The Official Terminology of Food Selections

  1. Plain ole hotel buffet
    The best part of a buffet is how the normal rules of dining go straight out the window. Would you have have nine courses at home? No. Would you mix five different types of meat and fish in one meal? Probably not. But that's exactly the beauty.
  2. Finger buffet
    Everyone knows the canapé is the queen of foods and, while I particularly enjoy cooking a mixed tray straight from M&S, they're undoubtedly best when all lined up in beautiful order on a conference table with some tiny little sandwiches thrown in for good measure.
  3. Cold collation
    The key to a CC is right there in the name: cold. This is the meal you eat on Boxing Day or for a Saturday lunch.

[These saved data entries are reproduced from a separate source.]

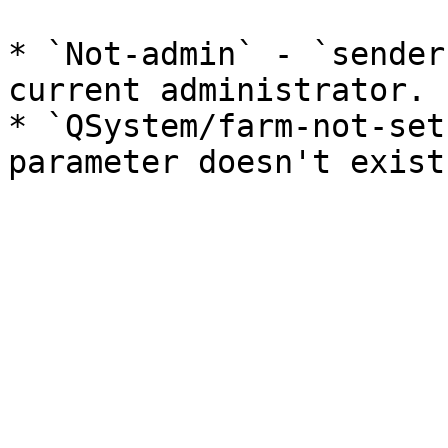
* `Not-admin` - `sender
current administrator.

* `QSystem/farm-not-set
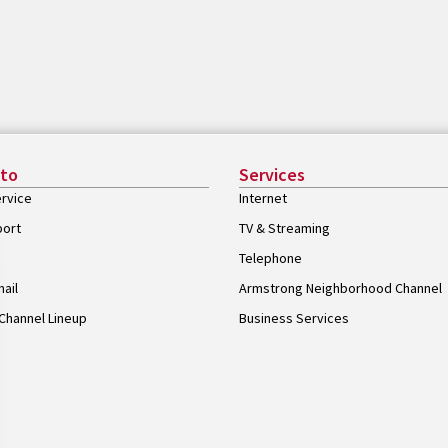
 to
Services
rvice
Internet
port
TV & Streaming
Telephone
ail
Armstrong Neighborhood Channel
Channel Lineup
Business Services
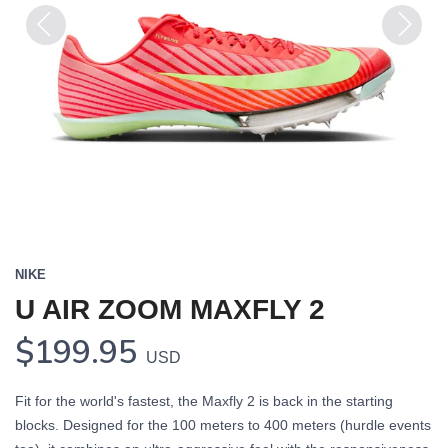
Previous
Next
NIKE
U AIR ZOOM MAXFLY 2
$199.95
USD
Fit for the world's fastest, the Maxfly 2 is back in the starting
blocks. Designed for the 100 meters to 400 meters (hurdle events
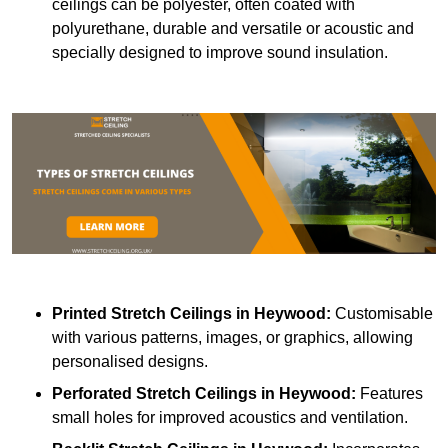
ceilings can be polyester, often coated with
polyurethane, durable and versatile or acoustic and
specially designed to improve sound insulation.
Printed Stretch Ceilings
in Heywood:
Customisable
with various patterns, images, or graphics, allowing
personalised designs.
Perforated Stretch Ceilings in Heywood:
Features
small holes for improved acoustics and ventilation.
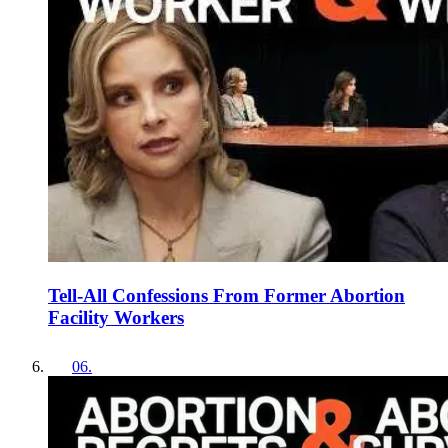
Tell-All Confessions From Former Abortion
Facility Workers
06
.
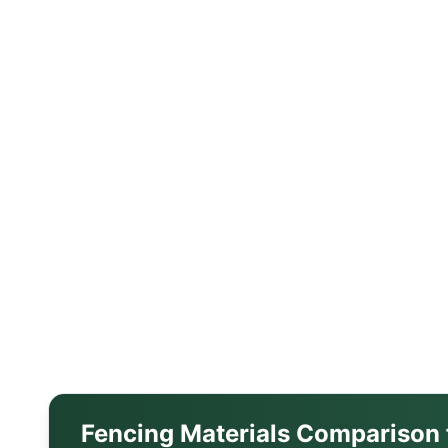
Fencing Materials Comparison 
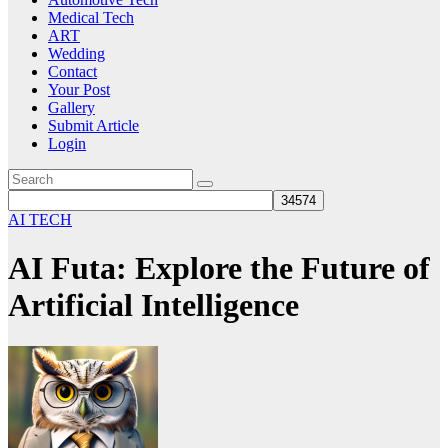
Medical Tech
ART
Wedding
Contact
Your Post
Gallery
Submit Article
Login
AI TECH
AI Futa: Explore the Future of
Artificial Intelligence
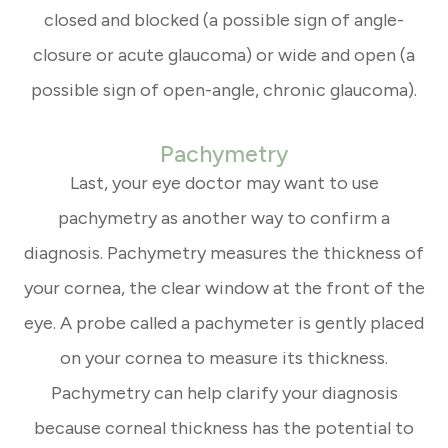
closed and blocked (a possible sign of angle-
closure or acute glaucoma) or wide and open (a
possible sign of open-angle, chronic glaucoma).
Pachymetry
Last, your eye doctor may want to use
pachymetry as another way to confirm a
diagnosis. Pachymetry measures the thickness of
your cornea, the clear window at the front of the
eye. A probe called a pachymeter is gently placed
on your cornea to measure its thickness.
Pachymetry can help clarify your diagnosis
because corneal thickness has the potential to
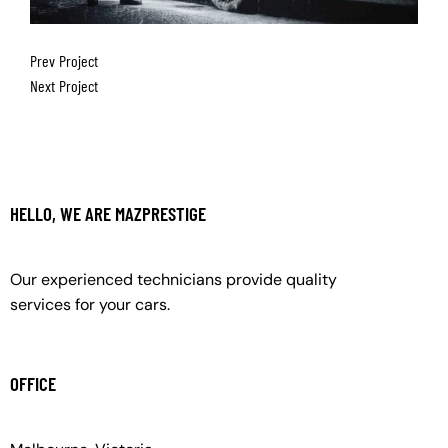
Prev Project
Next Project
HELLO, WE ARE MAZPRESTIGE
Our experienced technicians provide quality
services for your cars.
OFFICE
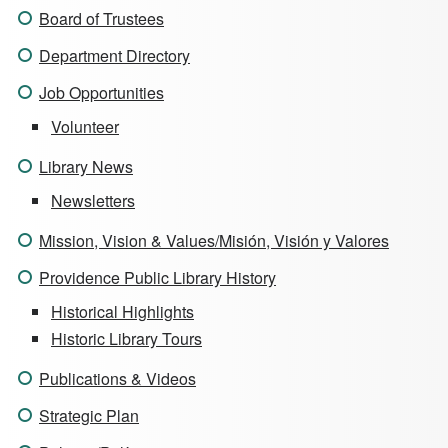
Board of Trustees
Department Directory
Job Opportunities
Volunteer
Library News
Newsletters
Mission, Vision & Values/Misión, Visión y Valores
Providence Public Library History
Historical Highlights
Historic Library Tours
Publications & Videos
Strategic Plan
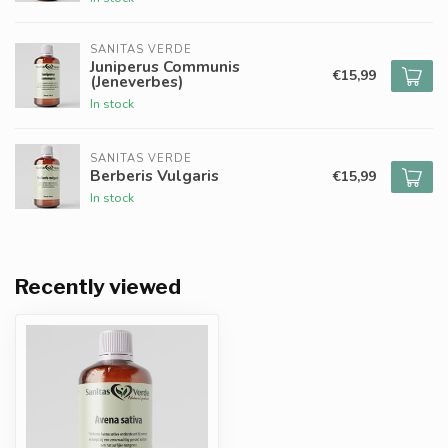
SANITAS VERDE
Juniperus Communis
€15,99
(Jeneverbes)
In stock
SANITAS VERDE
Berberis Vulgaris
€15,99
In stock
Recently viewed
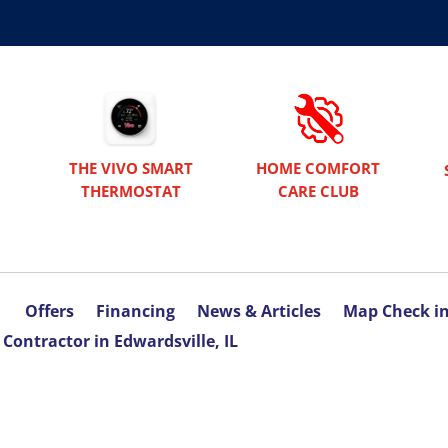
THE VIVO SMART
HOME COMFORT
THERMOSTAT
CARE CLUB
Offers
Financing
News & Articles
Map Check i
Contractor in Edwardsville, IL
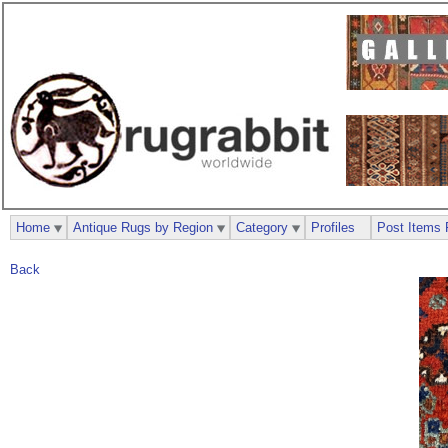
Home
Antique Rugs by Region
Category
Profiles
Post Items 
Back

A wide range of cold meats, pickles, cheeses, crisps, baguette with butter and marmite, crackers, grapes, cut up apple, maybe a pita bread with humous or taramasalata if you're feeling exotic.
  4. Picking party
    The more fun sister of a cold collation. The PP necessitates chicken drumsticks, Twiglets, at least 3 types of salad, cocktail sausages, scotch eggs, a pork pie, prawns and and a bowl of party rings.
  5. Smorgasbord
    Probably inaccurate in the actual Scandinavian sense of the word but my interpretation of a smorgasbord must all be on one plate and be the result of what happens when you open your fridge and get creative. Bonus points for smoked fish and a wooden platter.
  6. Viking style
    Either this is what they call a buffet in Japan or my auntie has been lying to me for 10 years.